Schon wieder ein Krebsfall in Südamerikas Führungsriege — Christina Fernandez de Kirchner

Argentiniens Präsidentin Cristina Fernández ist am Mittwoch erstmals seit der Bekanntgabe ihrer Krebserkrankung in der Öffentlichkeit aufgetreten. Sie werde die […]

Argentiniens Präsidentin Cristina Fernández ist am Mittwoch erstmals seit der Bekanntgabe ihrer Krebserkrankung in der Öffentlichkeit aufgetreten. Sie werde die Regierung “mit der gleichen Kraft wie immer” führen, sagt die 58-Jährige in dem Präsidentenpalast, der Casa Rosada.
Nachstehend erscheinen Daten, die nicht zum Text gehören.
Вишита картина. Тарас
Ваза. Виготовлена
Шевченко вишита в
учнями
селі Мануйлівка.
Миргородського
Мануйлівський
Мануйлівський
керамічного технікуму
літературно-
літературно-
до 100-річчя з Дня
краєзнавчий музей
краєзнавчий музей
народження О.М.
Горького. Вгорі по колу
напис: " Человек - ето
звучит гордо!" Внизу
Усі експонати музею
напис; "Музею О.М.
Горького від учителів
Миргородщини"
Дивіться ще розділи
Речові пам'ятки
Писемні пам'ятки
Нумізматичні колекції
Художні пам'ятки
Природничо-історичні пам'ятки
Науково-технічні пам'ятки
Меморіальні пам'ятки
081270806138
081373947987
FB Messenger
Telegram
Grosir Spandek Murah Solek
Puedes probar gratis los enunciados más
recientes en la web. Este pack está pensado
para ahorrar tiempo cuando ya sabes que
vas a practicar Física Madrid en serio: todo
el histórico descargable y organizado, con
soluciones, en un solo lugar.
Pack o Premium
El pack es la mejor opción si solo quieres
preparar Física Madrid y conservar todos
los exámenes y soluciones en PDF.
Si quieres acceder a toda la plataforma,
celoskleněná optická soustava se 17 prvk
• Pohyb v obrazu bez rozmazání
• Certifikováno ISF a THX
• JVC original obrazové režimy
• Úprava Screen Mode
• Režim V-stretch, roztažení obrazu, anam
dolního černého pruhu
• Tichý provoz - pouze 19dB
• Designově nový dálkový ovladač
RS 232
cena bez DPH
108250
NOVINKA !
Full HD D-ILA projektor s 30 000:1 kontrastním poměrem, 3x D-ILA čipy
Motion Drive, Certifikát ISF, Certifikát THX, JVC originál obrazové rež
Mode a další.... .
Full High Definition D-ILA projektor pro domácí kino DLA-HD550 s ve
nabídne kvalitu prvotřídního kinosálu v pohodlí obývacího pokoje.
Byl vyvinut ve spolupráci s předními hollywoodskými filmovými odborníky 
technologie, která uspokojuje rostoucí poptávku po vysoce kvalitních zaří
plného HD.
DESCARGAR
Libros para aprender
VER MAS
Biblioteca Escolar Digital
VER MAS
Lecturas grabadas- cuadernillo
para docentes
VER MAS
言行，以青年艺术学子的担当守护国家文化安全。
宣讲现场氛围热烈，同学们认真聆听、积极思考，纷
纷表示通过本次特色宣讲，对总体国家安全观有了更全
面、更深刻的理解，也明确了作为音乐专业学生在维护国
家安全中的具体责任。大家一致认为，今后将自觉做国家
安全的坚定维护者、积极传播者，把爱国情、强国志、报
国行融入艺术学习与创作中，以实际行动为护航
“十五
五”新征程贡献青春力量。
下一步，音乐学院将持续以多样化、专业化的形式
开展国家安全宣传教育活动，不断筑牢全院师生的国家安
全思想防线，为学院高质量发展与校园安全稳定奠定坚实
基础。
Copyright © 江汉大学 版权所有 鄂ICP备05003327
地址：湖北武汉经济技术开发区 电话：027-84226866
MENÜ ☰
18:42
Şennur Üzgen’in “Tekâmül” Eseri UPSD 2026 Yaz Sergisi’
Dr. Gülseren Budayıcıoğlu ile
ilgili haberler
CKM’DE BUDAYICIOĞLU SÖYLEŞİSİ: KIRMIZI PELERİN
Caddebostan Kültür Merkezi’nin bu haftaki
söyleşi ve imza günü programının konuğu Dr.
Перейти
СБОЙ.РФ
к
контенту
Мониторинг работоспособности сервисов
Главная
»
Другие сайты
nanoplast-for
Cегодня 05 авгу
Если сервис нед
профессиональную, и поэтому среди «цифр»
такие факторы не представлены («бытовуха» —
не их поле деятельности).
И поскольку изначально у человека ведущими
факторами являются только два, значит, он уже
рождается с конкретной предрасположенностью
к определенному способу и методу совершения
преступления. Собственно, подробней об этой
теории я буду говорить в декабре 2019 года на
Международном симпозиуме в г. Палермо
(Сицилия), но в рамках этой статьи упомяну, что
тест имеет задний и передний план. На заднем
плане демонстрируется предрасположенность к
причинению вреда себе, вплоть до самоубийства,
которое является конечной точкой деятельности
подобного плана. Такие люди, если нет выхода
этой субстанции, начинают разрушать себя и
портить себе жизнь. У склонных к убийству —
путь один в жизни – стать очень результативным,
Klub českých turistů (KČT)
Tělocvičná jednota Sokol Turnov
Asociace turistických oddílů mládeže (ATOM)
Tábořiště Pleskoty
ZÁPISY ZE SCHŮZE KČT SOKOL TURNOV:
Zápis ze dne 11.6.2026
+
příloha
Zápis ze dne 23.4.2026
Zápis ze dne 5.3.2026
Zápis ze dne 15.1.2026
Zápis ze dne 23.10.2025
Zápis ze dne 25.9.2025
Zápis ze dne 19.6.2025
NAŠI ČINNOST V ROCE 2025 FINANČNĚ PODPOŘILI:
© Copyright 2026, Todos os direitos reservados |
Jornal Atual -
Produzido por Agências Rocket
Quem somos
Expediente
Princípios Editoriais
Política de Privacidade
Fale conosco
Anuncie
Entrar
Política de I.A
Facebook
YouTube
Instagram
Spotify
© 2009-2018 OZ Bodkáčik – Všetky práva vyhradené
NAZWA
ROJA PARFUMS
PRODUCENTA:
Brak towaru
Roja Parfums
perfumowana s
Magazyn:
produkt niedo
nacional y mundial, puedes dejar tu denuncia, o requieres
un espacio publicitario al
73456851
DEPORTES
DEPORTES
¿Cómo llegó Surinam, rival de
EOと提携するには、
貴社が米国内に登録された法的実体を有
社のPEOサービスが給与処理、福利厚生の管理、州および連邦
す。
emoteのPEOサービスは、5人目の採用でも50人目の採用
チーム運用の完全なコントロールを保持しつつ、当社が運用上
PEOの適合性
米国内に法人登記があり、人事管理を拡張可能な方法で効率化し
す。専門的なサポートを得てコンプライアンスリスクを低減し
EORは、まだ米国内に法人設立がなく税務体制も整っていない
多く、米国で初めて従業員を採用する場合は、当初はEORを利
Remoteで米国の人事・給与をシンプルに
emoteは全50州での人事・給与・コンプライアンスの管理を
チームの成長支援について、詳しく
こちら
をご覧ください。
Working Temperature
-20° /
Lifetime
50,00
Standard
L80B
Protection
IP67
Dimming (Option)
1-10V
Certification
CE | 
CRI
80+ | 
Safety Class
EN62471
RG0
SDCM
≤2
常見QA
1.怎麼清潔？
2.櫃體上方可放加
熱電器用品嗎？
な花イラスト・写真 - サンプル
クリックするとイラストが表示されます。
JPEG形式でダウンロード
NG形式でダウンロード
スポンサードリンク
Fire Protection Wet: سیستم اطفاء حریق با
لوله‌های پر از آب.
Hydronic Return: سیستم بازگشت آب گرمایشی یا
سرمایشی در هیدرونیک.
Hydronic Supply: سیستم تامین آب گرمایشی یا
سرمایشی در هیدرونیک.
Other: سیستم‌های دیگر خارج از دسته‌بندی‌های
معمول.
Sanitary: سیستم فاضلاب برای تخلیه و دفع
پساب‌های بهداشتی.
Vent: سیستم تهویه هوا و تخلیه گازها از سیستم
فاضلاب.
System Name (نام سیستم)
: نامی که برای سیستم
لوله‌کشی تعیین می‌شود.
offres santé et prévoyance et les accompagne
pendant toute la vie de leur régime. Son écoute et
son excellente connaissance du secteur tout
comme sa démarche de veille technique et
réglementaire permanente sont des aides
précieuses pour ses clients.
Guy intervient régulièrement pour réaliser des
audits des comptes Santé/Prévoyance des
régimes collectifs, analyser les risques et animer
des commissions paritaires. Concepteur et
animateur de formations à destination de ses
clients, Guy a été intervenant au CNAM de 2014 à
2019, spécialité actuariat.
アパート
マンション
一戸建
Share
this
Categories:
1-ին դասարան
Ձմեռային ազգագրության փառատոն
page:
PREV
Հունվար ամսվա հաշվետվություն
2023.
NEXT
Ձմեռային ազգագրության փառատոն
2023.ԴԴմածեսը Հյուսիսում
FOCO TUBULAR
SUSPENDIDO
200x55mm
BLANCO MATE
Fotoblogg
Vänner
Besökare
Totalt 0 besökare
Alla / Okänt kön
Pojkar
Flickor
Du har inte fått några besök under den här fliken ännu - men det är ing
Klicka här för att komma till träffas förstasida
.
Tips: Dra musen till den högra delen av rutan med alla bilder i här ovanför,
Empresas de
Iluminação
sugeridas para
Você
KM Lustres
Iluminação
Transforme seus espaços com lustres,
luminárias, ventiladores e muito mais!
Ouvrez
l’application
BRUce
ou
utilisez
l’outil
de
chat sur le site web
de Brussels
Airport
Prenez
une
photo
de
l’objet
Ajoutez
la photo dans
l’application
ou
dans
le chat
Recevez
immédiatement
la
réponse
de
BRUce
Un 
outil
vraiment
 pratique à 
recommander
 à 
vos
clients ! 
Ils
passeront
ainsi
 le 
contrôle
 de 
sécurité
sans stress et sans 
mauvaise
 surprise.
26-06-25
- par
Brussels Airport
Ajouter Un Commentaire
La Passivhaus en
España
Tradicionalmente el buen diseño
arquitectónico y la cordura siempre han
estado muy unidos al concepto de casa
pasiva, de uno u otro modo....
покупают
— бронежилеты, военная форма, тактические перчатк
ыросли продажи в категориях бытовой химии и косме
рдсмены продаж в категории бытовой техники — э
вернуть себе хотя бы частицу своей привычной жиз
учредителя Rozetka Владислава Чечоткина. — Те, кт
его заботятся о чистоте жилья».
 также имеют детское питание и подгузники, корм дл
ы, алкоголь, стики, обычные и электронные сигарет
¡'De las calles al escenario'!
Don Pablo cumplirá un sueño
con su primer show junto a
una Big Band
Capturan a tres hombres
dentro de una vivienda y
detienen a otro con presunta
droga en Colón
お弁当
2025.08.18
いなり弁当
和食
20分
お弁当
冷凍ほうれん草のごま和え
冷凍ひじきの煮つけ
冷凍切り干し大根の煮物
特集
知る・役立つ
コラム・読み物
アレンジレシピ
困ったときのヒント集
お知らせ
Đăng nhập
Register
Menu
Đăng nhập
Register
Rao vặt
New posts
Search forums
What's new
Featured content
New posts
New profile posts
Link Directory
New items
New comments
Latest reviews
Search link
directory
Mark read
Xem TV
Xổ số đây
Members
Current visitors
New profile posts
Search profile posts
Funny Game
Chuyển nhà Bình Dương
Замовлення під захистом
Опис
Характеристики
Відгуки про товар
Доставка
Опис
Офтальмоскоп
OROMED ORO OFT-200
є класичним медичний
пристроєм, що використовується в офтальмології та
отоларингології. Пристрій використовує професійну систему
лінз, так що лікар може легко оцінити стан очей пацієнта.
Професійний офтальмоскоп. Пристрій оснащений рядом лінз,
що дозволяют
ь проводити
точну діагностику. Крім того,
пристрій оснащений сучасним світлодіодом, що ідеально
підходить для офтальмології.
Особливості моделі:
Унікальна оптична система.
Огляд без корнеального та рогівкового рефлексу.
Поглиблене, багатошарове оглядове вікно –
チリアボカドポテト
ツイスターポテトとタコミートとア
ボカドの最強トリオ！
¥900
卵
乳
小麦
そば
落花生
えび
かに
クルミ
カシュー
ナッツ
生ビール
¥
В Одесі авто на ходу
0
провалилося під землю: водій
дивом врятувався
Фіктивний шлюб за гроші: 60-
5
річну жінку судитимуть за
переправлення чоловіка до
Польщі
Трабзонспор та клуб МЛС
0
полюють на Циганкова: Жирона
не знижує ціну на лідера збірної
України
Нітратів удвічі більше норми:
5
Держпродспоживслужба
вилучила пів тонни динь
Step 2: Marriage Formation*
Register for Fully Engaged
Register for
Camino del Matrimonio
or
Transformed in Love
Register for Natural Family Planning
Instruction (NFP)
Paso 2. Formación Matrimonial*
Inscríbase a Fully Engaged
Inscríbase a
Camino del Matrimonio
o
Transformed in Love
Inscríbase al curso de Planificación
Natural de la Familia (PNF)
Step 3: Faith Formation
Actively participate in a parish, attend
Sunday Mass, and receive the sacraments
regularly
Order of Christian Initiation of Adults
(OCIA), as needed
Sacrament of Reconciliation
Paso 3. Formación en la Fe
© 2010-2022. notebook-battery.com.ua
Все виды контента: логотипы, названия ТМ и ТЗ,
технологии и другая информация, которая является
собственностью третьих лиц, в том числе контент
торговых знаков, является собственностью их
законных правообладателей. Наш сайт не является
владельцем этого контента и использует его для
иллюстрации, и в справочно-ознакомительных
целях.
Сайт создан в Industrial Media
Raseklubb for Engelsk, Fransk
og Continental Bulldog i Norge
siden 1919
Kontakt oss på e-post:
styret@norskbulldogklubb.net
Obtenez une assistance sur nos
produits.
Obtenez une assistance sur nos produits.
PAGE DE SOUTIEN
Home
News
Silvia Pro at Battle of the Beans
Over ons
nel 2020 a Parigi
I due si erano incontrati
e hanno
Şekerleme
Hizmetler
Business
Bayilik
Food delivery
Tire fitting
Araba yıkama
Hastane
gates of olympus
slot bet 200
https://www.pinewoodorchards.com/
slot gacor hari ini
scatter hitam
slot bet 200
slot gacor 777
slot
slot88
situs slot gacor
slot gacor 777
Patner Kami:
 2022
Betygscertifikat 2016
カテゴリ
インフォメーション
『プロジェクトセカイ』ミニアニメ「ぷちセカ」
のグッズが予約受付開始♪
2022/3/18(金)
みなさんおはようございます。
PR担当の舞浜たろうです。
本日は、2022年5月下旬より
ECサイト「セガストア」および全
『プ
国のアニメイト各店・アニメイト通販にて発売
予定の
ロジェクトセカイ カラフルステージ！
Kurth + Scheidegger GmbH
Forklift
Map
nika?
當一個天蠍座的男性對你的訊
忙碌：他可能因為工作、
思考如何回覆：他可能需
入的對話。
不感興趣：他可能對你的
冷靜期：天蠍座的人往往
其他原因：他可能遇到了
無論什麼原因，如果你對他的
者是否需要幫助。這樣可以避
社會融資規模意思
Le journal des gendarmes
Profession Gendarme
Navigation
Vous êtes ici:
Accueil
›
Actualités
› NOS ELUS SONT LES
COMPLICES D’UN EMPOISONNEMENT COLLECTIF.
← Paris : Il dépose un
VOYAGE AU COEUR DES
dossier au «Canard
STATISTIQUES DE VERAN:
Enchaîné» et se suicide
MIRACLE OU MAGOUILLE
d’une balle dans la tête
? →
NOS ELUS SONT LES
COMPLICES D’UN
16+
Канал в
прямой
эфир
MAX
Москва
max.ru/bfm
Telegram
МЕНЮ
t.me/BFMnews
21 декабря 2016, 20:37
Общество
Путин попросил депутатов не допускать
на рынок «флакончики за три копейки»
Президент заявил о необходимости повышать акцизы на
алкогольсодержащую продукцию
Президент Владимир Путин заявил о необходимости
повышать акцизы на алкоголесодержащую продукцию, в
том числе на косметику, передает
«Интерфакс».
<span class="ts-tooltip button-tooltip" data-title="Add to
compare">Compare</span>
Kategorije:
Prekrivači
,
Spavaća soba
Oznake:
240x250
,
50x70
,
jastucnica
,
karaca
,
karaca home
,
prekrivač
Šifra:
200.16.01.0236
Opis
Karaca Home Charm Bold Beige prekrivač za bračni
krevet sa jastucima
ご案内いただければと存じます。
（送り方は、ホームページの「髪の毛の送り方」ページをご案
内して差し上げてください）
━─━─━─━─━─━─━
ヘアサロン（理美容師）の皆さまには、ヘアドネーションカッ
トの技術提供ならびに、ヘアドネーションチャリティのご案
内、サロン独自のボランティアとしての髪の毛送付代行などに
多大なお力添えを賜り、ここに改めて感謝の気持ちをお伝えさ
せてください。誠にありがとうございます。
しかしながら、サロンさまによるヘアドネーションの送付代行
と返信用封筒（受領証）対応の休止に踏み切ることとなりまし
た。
Indes bekundeten mehrere Präsidenten Lateinamerikas ihre Solidarität mit der erkrankten Präsidentin. Den ersten Anruf erhielt die peronistische Politikerin nach eigenen Angaben von Venezuelas Präsidenten Hugo Chávez. Dieser reagierte nach Angaben des lateinamerikanischen Fernsehsenders Telesur mit einer Aufsehen erregenden Spekulation auf die Nachricht der neuerlichen Krebserkrankung eines lateinamerikanischen Staatsoberhauptes. “Wäre das weit hergeholt, wenn sie (die USA) eine Möglichkeit entwickelt hätten, Krebserkrankungen hervorzurufen, ohne das jemand davon wüsste”, so Chávez, dessen Äußerung in der internationalen Presse umgehend auf große Resonanz stieß.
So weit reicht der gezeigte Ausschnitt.